- **PROBLEM**
Collect all lines below with the string "Mario".
=-=-=-=-=
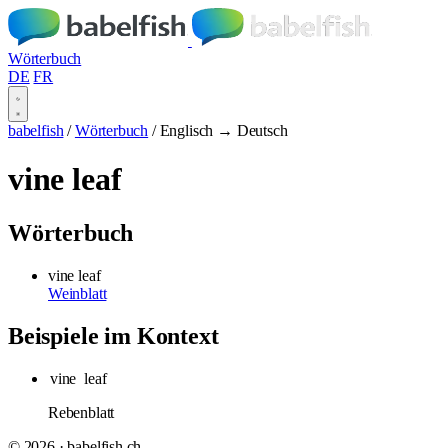
Wörterbuch
DE
FR
babelfish
/
Wörterbuch
/
Englisch → Deutsch
vine leaf
Wörterbuch
vine leaf
Weinblatt
Beispiele im Kontext
vine
leaf
Rebenblatt
© 2026 · babelfish.ch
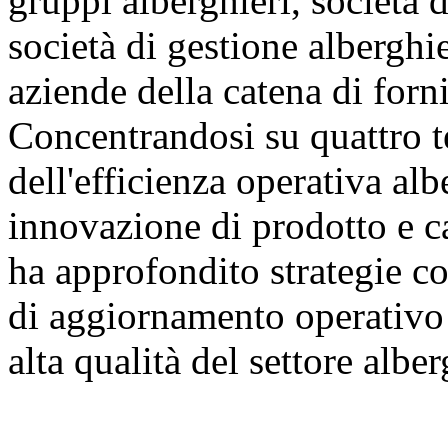
gruppi alberghieri, società d
società di gestione alberghie
aziende della catena di forni
Concentrandosi su quattro t
dell'efficienza operativa al
innovazione di prodotto e ca
ha approfondito strategie co
di aggiornamento operativo 
alta qualità del settore albe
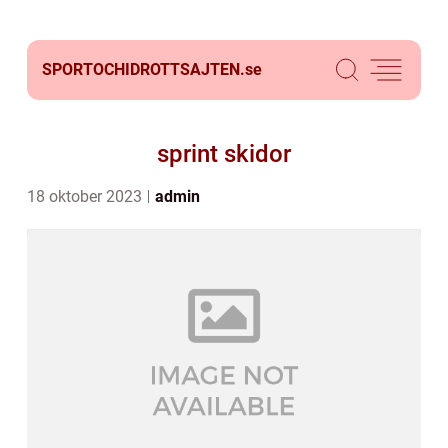
SPORTOCHIDROTTSAJTEN.
se
sprint skidor
18 oktober 2023
admin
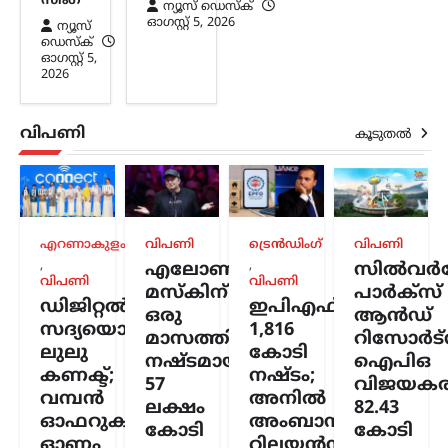
സിംഗ്
ന്യൂസ് ഡെസ്ക്
ഓഗസ്റ്റ്‌ 5, 2026
ന്യൂസ്
ഡെസ്ക്
ഓഗസ്റ്റ്‌ 5,
2026
വിപണി
കൂടുതൽ
എറണാകുളം
വിപണി
ട്രെൻഡിംഗ്
വിപണി
,
,
എലോൺ
സിൽവർസ്
വിപണി
വിപണി
മസ്കിന്
പാർക്സ്
ഡിജിറ്റൽ
ഇപിഎഫ്ഒയ്ക്ക്
ഒരു
ആൻഡ്
സദ്യയൊരുക്കി
1,816
മാസത്തിനുള്ളിൽ
റിസോർട്
ലുലു
കോടി
നഷ്ടമായത്
ഐപിഒ
കണക്ട്;
നഷ്ടം;
57
വിജയകര
വമ്പൻ
അനിൽ
ലക്ഷം
82.43
ഓഫറുകളുമായി
അംബാനിക്കും
കോടി
കോടി
ഓണം
റിലയൻസ്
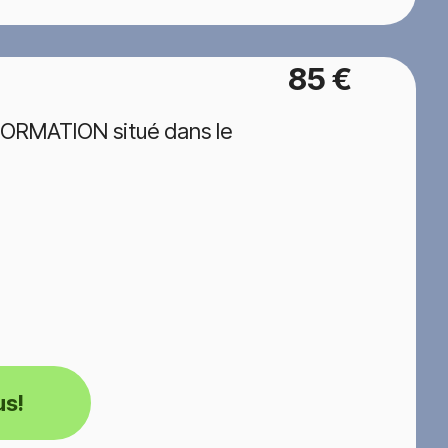
85 €
FORMATION situé dans le
us!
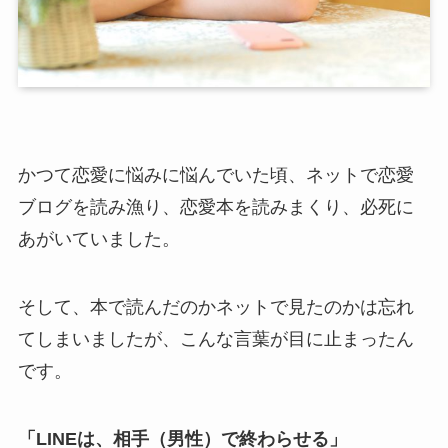
かつて恋愛に悩みに悩んでいた頃、ネットで恋愛
ブログを読み漁り、恋愛本を読みまくり、必死に
あがいていました。
そして、本で読んだのかネットで見たのかは忘れ
てしまいましたが、こんな言葉が目に止まったん
です。
「LINEは、相手（男性）で終わらせる」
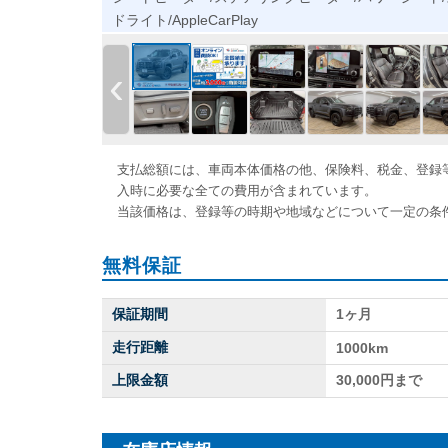
ドライト/AppleCarPlay
‹
支払総額には、車両本体価格の他、保険料、税金、登録
入時に必要な全ての費用が含まれています。
当該価格は、登録等の時期や地域などについて一定の条
無料保証
保証期間
1ヶ月
走行距離
1000km
上限金額
30,000円まで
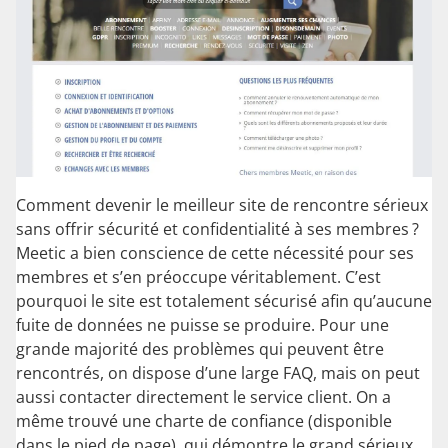
Comment devenir le meilleur site de rencontre sérieux
sans offrir sécurité et confidentialité à ses membres ?
Meetic a bien conscience de cette nécessité pour ses
membres et s’en préoccupe véritablement. C’est
pourquoi le site est totalement sécurisé afin qu’aucune
fuite de données ne puisse se produire. Pour une
grande majorité des problèmes qui peuvent être
rencontrés, on dispose d’une large FAQ, mais on peut
aussi contacter directement le service client. On a
même trouvé une charte de confiance (disponible
dans le pied de page), qui démontre le grand sérieux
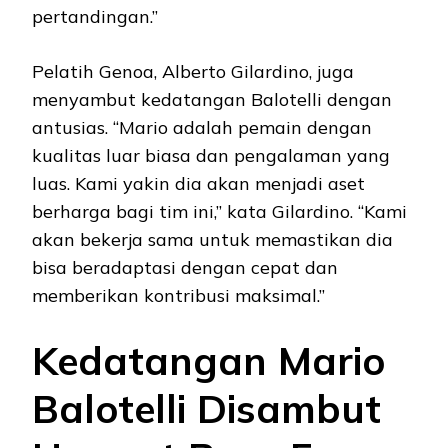
pertandingan.”
Pelatih Genoa, Alberto Gilardino, juga
menyambut kedatangan Balotelli dengan
antusias. “Mario adalah pemain dengan
kualitas luar biasa dan pengalaman yang
luas. Kami yakin dia akan menjadi aset
berharga bagi tim ini,” kata Gilardino. “Kami
akan bekerja sama untuk memastikan dia
bisa beradaptasi dengan cepat dan
memberikan kontribusi maksimal.”
Kedatangan Mario
Balotelli Disambut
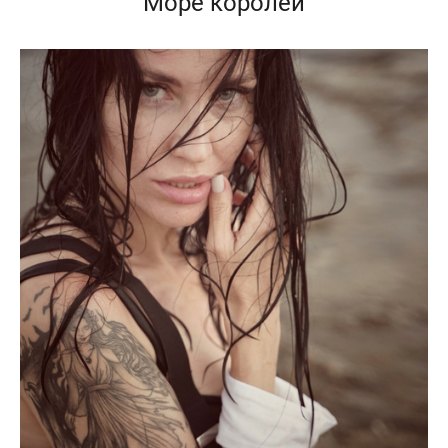
Море королей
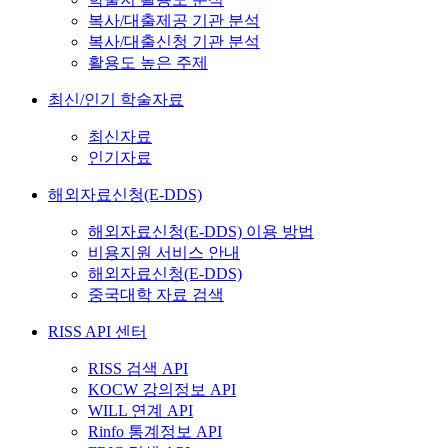
복사/대출제공 기관 분석
복사/대출신청 기관 분석
활용도 높은 주제
최신/인기 학술자료
최신자료
인기자료
해외자료신청(E-DDS)
해외자료신청(E-DDS) 이용 방법
비용지원 서비스 안내
해외자료신청(E-DDS)
중국대학 자료 검색
RISS API 센터
RISS 검색 API
KOCW 강의정보 API
WILL 연계 API
Rinfo 통계정보 API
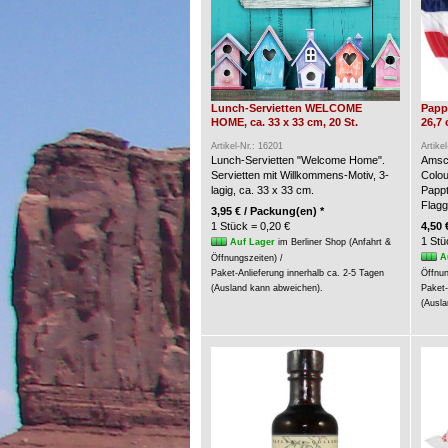
Lunch-Servietten WELCOME
Pappt
HOME, ca. 33 x 33 cm, 20 St.
26,7 
Artikel-Nr.: 16201
Artike
Lunch-Servietten "Welcome Home".
Amsca
Servietten mit Willkommens-Motiv, 3-
Colou
lagig, ca. 33 x 33 cm.
Pappt
Flagg
3,95 € / Packung(en) *
1 Stück = 0,20 €
4,50 
1 Stü
Auf Lager
im Berliner Shop (Anfahrt &
A
Öffnungszeiten) /
Paket-Anlieferung innerhalb ca. 2-5 Tagen
Öffnun
(Ausland kann abweichen).
Paket-
(Ausla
=-=-=-=-=
- **TASK OUTPUT**
antusias. “Mario adalah pemain dengan
Kedatangan Mario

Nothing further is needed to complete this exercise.